#### DIRECTIONS:
Every entry below needs to be repeated exactly.

#### INPUT:
_ _ _ _

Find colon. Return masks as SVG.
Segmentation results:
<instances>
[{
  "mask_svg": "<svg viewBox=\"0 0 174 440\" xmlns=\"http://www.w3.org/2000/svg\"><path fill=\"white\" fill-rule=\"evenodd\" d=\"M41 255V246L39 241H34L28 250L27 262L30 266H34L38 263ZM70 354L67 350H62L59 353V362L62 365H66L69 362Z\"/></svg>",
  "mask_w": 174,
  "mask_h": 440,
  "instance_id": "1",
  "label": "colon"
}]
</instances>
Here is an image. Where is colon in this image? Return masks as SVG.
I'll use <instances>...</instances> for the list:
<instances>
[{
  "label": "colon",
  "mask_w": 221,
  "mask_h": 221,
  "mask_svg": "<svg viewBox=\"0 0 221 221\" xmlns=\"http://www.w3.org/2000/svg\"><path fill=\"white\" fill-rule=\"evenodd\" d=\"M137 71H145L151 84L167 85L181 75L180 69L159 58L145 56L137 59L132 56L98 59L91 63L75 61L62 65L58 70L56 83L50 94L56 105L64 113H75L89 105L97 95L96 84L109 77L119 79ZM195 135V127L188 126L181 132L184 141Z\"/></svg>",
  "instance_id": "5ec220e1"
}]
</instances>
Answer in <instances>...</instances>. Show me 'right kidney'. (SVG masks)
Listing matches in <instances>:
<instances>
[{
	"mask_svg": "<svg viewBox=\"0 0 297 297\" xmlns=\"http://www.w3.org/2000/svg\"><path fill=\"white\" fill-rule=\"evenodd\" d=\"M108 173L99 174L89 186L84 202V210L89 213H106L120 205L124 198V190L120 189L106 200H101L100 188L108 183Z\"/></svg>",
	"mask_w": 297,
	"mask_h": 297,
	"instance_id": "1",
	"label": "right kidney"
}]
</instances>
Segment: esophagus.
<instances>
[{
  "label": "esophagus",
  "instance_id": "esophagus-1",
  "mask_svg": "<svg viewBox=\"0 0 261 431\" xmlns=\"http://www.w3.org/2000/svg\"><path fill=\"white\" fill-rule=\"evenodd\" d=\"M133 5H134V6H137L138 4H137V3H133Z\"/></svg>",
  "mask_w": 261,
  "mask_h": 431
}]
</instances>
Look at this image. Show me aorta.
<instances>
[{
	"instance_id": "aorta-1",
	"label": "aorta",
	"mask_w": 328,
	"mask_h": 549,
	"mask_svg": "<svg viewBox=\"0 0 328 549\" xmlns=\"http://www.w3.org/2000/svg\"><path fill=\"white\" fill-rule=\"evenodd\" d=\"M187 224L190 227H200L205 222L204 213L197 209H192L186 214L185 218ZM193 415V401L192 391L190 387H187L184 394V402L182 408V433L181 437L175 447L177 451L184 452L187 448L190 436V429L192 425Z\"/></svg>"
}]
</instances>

_ _ _ _

#### COMPLETED TASK:
Find colon. Return masks as SVG.
Segmentation results:
<instances>
[{
  "mask_svg": "<svg viewBox=\"0 0 174 440\" xmlns=\"http://www.w3.org/2000/svg\"><path fill=\"white\" fill-rule=\"evenodd\" d=\"M41 255V246L39 241H34L28 250L27 262L30 266H34L38 263ZM70 354L67 350H62L59 353V362L62 365H66L69 362Z\"/></svg>",
  "mask_w": 174,
  "mask_h": 440,
  "instance_id": "1",
  "label": "colon"
}]
</instances>
Here is an image. Where is colon in this image? Return masks as SVG.
I'll use <instances>...</instances> for the list:
<instances>
[{
  "label": "colon",
  "mask_w": 221,
  "mask_h": 221,
  "mask_svg": "<svg viewBox=\"0 0 221 221\" xmlns=\"http://www.w3.org/2000/svg\"><path fill=\"white\" fill-rule=\"evenodd\" d=\"M137 71H145L151 84L167 85L181 75L180 69L159 58L145 56L137 59L132 56L98 59L91 63L75 61L62 65L58 70L56 83L50 94L56 105L64 113H75L89 105L97 95L96 84L109 77L119 79ZM195 135V127L188 126L181 132L184 141Z\"/></svg>",
  "instance_id": "5ec220e1"
}]
</instances>
Answer in <instances>...</instances>. Show me 'right kidney'. (SVG masks)
Listing matches in <instances>:
<instances>
[{
	"mask_svg": "<svg viewBox=\"0 0 297 297\" xmlns=\"http://www.w3.org/2000/svg\"><path fill=\"white\" fill-rule=\"evenodd\" d=\"M108 173L99 174L89 186L84 202V210L89 213H106L120 205L124 198V190L120 189L106 200H101L100 188L108 183Z\"/></svg>",
	"mask_w": 297,
	"mask_h": 297,
	"instance_id": "1",
	"label": "right kidney"
}]
</instances>
Segment: esophagus.
<instances>
[{
  "label": "esophagus",
  "instance_id": "esophagus-1",
  "mask_svg": "<svg viewBox=\"0 0 261 431\" xmlns=\"http://www.w3.org/2000/svg\"><path fill=\"white\" fill-rule=\"evenodd\" d=\"M133 5H134V6H137L138 4H137V3H133Z\"/></svg>",
  "mask_w": 261,
  "mask_h": 431
}]
</instances>
Look at this image. Show me aorta.
<instances>
[{
	"instance_id": "aorta-1",
	"label": "aorta",
	"mask_w": 328,
	"mask_h": 549,
	"mask_svg": "<svg viewBox=\"0 0 328 549\" xmlns=\"http://www.w3.org/2000/svg\"><path fill=\"white\" fill-rule=\"evenodd\" d=\"M187 224L190 227H200L205 222L204 213L197 209H192L186 214L185 218ZM193 415V401L192 391L190 387H187L184 394V402L182 408V433L181 437L175 447L177 451L184 452L187 448L190 436V429L192 425Z\"/></svg>"
}]
</instances>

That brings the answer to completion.